Yang pertama, dari sisi kebiasaan masyarakat yang sudah membaur dengan kehidupan yang serba terbatas, mau mandi tinggal kesungai yang notaben airnya sudah terkontaminasi dengan kotoran/sampah yang sebagian dihasilkan oleh mereka sendiri. Jika ingin buang air tinggal ke penggir kali tanpa harus menutup pintu atau menyiram kloset. Sementara di Rusun mereka sebenarnya dilengkapi dengan fasilitas yang serba memadai oleh

pemerintah, namun karena kurangnya perhatian pemerintah untuk mesosialisasikan tata cara penggunaannya secara berkelanjutan sehingga fasilitas yang serba gampang dan sehat itu terasa sangat menyusahkan bagi para penghuni Rusun.
Kedua, kesalahan dari para penghuni Rusun yang seakan tdak mau untuk mencari tahu dan belajar menggunakan fasilitas tersebut. Karena sebagus apapun fasilitas yang ada kalau tidak ada usaha untuk belajar menggunakannya maka itu semua akan menjadi hal yang sia-sia, namun bila kita mau bijak justru disinilah peranan LSM dan seluruh masyarakat yang peduli kepada mereka untuk mengambil alih pekerjaan rumah pemerintah termasuk para arsitek yang sudah ikut terlibat didalam pengadaannya. Tapi tidak bisa di pungkiri kemalasan yang sudah membudaya di masyakat kita menjadikan sebagian besar kita menutup mata akan hal tersebut.
Sungguh tragis melihat kenyataan-kenyataan diatas sehingga jika ada pertanyaan siapa yang patut disalahkan atas ini semua? Jika saya harus menjawab maka saya akan mengatakan “semua orang yang bermukim di Bumi Pertiwi ini mempunyai tangung jawab yang sama untuk hal itu”.
Disatu pihak Pemerintah sebagai aparatur Negara yang melindungi rakyat telah berupaya untuk menjembatani permasalahan tersebut disamping permasalahan bangsa yang juga penting untuk mereka selesaikan, sementara dipihak lain masyarakat miskin seakan telah terkena sindrom pasrah pada kenyatan hidup yang mereka alami, asal masih bisa bertahan hidup untuk hari ini saja itu sudah sebagai anugrah besar bagi mereka. Lantas apakah dengan kepasrahan mereka itu sehingga menyebabkan pemerintah jadi tidak peduli akan penderitaan mereka, dan sampai kapan masyarakat akan pasrah dengan kenyataan hidup yang seperti demikian masih adakah semangat kegotong royongan di masyarakat kita?.

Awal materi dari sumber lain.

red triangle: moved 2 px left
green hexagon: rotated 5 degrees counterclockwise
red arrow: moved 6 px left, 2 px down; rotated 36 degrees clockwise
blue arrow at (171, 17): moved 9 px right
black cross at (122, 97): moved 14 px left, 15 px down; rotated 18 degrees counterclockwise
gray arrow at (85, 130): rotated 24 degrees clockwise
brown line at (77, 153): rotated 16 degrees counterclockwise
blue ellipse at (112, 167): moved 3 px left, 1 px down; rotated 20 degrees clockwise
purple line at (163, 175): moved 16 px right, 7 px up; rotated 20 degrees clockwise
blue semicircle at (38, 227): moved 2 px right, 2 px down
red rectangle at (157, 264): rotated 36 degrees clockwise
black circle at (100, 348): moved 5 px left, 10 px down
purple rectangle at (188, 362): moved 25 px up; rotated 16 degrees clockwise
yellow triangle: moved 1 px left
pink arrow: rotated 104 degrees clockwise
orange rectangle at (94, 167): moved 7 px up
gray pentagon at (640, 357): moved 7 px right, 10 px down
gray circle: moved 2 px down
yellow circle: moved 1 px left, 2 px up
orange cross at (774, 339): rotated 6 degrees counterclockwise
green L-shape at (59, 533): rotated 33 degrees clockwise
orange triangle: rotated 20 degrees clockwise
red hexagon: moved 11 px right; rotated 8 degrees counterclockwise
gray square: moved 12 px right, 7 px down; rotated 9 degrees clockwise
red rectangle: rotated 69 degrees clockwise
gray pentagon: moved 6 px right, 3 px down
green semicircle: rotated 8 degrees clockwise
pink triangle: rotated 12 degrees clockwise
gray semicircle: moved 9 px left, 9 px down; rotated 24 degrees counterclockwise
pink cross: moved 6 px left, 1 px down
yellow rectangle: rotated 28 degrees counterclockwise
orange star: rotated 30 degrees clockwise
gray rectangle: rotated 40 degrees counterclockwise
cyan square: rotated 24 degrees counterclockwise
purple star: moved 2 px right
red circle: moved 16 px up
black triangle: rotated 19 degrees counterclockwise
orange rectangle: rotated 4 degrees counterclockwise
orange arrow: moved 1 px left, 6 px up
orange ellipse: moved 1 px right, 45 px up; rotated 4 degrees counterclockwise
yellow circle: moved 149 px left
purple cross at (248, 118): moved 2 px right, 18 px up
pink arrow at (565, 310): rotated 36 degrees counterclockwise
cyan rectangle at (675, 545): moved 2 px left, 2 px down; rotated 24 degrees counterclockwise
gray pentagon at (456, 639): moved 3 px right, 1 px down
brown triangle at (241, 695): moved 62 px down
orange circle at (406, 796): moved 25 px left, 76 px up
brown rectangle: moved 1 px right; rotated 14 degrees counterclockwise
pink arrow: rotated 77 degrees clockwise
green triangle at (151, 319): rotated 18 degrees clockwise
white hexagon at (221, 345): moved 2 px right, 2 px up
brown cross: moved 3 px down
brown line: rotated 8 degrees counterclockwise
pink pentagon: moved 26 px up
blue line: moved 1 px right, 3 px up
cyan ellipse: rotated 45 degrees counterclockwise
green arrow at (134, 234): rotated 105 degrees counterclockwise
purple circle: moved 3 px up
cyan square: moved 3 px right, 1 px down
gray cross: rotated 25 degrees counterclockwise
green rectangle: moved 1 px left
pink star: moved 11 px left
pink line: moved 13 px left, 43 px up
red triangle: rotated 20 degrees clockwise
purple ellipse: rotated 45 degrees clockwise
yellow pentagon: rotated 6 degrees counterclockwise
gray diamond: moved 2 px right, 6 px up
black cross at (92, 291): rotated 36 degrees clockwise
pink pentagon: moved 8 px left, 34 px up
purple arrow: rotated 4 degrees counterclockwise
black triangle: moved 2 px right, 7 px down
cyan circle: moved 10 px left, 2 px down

Almarhum Y.B Mangun Wijaya atau yang lebih dikenal dengan Romo Mangun dalam satu kesempatan bekerja sama dengan masyarakat pemukiman Kali Code di Yogyakarta mengatakan “investasi bukan pada bangunan tapi investasi adalah kepada pekerja”. Sungguh inspiratif kata-kata beliau karena dengan berinvestasi kepada para pekerja maka akan menyemangati mereka untuk melakukan segala upaya dan berpikir inovatif terhadap proyek yang mereka kerjakan.
Selain sebagai seorang sastrawan dan aktivis masyrakat yang memperjuangkan hak rakyat keci beliau juga bepropesi sebagai Arsitek yang karya – karya nya dapat memberikan inspirasi untuk arsitek sekarang. Jika di tilik lebih dalam karya – karya beliau terlahir dari kecemasan warga kecil yang berusaha memperoleh kehidupan yang layak ditengah diktatornya pemerintahan Orba pada waktu itu. Disamping itu sebenarnya beliau juga sudah mewariskan kepada dunia, bahwa berarsitektur itu dapat dilakukan dimanapun dengan material lokal yang ada disekitar kita.
Terus bagaimana dengan generasi arsitek kita sekarang, sungguh suatu kebanggaan bagi kita semua dan Negara pada khususnya melihat perkembangan arsitektur dan industrial material di tanah air, apalagi dengan prestasi di ajang internasional yang baru – baru ini diselenggarakan, dimana kita berhasil merebut peringkat kedua, dari sebuah sayembara untuk bangunan skyscraper.
Tapi pernah tidak terlintas dipikiran anda bagaimana pengaruh kemajuan arsitektur itu dengan masyarkat secara menyeluruh di Negara kita?. Industri Arsitektur dan Interior di negara kita memang sudah memberikan inprovisasi kehidupan bernegara kita dengan banyaknya fasilitas umum seperti mall, hotel, apartement, dan pemukiman menunjukkan bahwa bangsa kita mampu merubah wajah disetiap sudut kota menjadi suatu keindahan visualisasi dan sebagai penggerak laju ekonomi masyarakat Indonesia.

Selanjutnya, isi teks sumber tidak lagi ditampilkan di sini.